Want to make one too? Go to The Cottage Mama’s blog and look for her “Free Summer Sewing Patterns for Girls” post. Scroll down to find the “Tulip Petal Sun Hat” pattern (click on the words written under the hat photo on her blog). Then download the hat pattern, print it, and follow along Lindsay’s excellent instructions in her blog post to begin your hat.
Note: Baby Kate is 5 months and although she is a very healthy sized baby, I did have to resize this pattern smaller to fit her. I just printed the PDF at 80% instead of 100% and that did the trick. For smaller babies, you might want to print a few pattern pieces out at different percentages to see what will work best.
You know I would “need” to put embroidery on one side – No kidding, right? That was easy as I had the perfect beach themed baby designs! The little sandcastle is from my Baby’s Beach Fun collection.
After joining three pieces together I clipped my seam allowance selvages and pressed them open using my Clover mini iron. Oh my, that little iron works so much better for little curved areas than my regular iron! Just spritz the fabric with water – voila, steam!
It’s helpful to print paper templates of your embroidery designs when you need to be precise with placement. (Unless you have a Baby Lock Destiny of course, then you can just scan the fabric in the hoop and drag the design on the machine screen to where you need it to be – Oh. My. Goodness. That is so easy!) Paper templates usually have the horizontal and vertical centering marks to make placement easy. I wanted the sandcastle to sit right at the crown, so I lined up the bottom of the design so that it would be where the brim would break naturally. I found it easier to stick my hat portion to stabilizer that had been sprayed lightly with temporary spray adhesive than to hoop it.

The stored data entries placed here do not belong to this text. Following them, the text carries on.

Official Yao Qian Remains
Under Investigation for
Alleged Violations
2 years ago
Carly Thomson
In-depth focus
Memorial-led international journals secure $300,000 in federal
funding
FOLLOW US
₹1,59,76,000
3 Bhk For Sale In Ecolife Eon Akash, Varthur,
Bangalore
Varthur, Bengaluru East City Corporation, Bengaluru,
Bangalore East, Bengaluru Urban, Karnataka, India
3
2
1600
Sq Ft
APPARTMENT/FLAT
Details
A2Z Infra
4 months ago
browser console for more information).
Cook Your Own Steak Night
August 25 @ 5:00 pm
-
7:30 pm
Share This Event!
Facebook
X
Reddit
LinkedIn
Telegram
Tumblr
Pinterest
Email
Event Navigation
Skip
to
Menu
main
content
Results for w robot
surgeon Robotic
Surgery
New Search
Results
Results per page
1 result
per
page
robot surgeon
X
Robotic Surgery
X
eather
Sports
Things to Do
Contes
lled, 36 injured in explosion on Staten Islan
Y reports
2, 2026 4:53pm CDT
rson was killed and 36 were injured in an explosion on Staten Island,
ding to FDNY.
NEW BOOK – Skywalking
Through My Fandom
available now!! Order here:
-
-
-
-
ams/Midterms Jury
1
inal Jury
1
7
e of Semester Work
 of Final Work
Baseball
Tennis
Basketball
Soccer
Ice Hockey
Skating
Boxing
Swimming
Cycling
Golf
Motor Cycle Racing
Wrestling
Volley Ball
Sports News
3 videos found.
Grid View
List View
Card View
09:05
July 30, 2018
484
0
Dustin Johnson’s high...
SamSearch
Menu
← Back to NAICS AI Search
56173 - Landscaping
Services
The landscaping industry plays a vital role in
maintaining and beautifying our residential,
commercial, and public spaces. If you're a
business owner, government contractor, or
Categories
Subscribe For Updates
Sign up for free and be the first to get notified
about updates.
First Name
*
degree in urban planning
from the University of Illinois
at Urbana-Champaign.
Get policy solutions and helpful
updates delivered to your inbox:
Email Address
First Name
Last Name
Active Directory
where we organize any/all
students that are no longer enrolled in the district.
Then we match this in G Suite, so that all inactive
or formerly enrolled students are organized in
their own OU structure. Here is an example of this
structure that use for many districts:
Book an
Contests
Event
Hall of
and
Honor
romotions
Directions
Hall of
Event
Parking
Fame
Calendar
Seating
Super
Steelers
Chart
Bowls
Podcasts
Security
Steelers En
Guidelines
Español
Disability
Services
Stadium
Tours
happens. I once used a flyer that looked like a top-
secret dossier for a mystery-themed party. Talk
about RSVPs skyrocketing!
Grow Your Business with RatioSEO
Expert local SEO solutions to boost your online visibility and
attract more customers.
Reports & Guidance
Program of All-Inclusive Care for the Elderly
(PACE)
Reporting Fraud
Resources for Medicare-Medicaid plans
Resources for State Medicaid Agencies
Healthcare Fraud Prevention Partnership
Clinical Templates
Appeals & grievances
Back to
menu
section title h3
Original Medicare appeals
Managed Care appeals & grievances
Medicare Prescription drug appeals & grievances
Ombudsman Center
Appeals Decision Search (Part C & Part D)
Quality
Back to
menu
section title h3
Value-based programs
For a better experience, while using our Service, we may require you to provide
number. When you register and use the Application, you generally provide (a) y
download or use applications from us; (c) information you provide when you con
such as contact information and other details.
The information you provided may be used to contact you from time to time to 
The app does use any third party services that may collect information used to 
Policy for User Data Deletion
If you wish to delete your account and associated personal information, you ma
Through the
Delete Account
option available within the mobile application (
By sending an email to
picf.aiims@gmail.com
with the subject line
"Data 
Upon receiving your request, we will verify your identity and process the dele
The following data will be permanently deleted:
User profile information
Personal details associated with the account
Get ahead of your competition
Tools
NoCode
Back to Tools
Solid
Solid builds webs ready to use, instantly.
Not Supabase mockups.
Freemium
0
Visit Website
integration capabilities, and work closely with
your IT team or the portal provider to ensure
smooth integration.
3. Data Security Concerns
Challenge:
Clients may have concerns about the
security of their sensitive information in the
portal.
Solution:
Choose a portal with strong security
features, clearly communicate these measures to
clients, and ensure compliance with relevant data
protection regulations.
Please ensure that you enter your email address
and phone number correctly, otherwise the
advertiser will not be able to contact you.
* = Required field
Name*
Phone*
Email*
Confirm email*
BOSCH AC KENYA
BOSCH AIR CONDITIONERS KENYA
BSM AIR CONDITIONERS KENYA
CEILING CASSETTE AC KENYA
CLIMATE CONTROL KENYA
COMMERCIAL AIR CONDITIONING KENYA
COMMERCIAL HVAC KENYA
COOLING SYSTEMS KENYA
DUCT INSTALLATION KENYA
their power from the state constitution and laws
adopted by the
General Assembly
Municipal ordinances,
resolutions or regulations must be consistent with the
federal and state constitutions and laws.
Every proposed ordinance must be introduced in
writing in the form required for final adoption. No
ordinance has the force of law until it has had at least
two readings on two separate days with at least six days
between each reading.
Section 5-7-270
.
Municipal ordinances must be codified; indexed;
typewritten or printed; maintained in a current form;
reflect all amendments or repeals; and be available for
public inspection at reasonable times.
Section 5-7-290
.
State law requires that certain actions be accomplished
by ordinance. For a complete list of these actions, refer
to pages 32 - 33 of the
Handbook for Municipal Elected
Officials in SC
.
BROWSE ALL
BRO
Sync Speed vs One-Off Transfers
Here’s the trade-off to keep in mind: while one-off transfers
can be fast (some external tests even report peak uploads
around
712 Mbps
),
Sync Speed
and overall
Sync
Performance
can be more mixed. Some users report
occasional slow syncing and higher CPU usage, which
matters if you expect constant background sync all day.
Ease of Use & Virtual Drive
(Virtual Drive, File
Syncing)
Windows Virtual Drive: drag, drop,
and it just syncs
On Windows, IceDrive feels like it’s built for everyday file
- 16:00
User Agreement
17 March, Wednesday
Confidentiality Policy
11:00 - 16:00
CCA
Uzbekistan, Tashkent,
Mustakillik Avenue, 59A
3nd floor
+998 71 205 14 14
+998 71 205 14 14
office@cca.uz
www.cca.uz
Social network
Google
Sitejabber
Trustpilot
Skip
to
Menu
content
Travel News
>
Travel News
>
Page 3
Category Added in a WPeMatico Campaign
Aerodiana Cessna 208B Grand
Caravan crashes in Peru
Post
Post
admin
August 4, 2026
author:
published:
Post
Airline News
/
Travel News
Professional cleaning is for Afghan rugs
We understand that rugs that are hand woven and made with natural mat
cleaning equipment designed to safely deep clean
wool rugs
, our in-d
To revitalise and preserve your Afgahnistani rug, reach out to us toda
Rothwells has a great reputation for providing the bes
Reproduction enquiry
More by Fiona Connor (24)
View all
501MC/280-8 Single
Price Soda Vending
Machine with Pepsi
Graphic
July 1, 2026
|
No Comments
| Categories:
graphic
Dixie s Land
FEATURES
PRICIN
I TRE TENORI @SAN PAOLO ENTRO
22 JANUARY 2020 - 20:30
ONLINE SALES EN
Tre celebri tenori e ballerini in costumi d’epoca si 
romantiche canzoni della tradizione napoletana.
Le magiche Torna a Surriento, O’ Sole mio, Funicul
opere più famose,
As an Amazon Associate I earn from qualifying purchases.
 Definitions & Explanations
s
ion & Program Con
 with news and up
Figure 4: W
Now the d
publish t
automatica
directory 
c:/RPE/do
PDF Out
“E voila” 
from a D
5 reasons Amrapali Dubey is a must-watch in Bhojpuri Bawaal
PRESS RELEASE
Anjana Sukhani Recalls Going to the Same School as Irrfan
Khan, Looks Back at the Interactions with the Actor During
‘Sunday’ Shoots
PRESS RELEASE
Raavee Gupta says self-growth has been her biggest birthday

Sans built-in camera, the best way to align a design is by using the on-board design placement tool – the little trial key that allows you to trace the outline of the design by traveling to certain points. Use that key to find the center, top/bottom and left/right points on the horizontal/vertical placement lines. Drop the needle (by pressing the needle down button) into each point, moving from point to point. You will easily be able to see if your design is correctly aligned and can make adjustments as necessary with the edit/move tool in the machine if the needle doesn’t land on point.
Note: If your machine does not have this trial key, use your hoop placement grid and paper template to correctly align the design. CLICK HERE to read more about aligning designs using templates and/or trial keys.
Sometimes when you stitch very light colored thread on printed background fabric, the print tends to color the stitched area in a not-so-nice way. I solve this issue by using undercover material made of 100% polypropylene. (Click HERE to see more about that.) In this design, part of the sand stitches below the actual castle and I didn’t need undercover material there, so I allowed those stitches to sew first. When the machine began stitching the underlay stitches tracing the shape of the castle, I stopped the machine, cut the thread, and placed a piece of undercover material over that area.
I closely watched the design stitch all of the underlay stitching, stopped the machine right as it began the fill of the castle, and carefully removed as much of the undercover material before I continued. (It’s always a good idea to test stitch designs so you know how they will proceed!)
This undercover material is soft and very light, so it won’t change the look or feel of the finished design. Best of all, any bits that stick out past the design can be melted away with the tip of your mini iron!
I decided to leave the opening for turning in one of the hat’s side seams instead of the brim. (I was trying to find the straightest point, and that seemed easier to me, but you can put this opening anywhere you choose.) I like to stay stitch openings through which I am planning on man-handling fabric as I have the terrible tendency to be rough, so I did that first, sewing a line of stitches just on the outside of where the seam allowance was. When I sewed the seam, I began on each side a slight distance before the stay stitching line ended. I clipped my curves once again, even at the opening.
Once again, the mini-iron came in handy for pressing that seam allowance selvage, allowing me to very precisely press the slight curve of the opening. The stay stitching needs to be slightly to the inside so it won’t show on the outside when finished. This gave me a nice, sturdy spot to turn my hat right side out.
Once the hat was complete, pressed well and opening slip stitched closed, I sewed two tiny buttonholes using my Baby Lock buttonhole foot through all layers at the brim area of the hat, one on each side, positioned so they will sit right above the ears.
A long length of ¼” grosgrain ribbon threaded through the buttonholes and up around the brim at the back made a perfect, easily removable and replaceable tie. If you do not add embroidery, or if your embroidery is lower on the brim, you could allow the ribbon to lie across the front of the hat or even over the top. Either way, it keeps the hat on the baby in a breeze!
Thank you, Lindsay, for this great free pattern! I have a feeling I’m going to be making many more Tulip Petal hats as baby Kate sure seems to be enjoying her first one!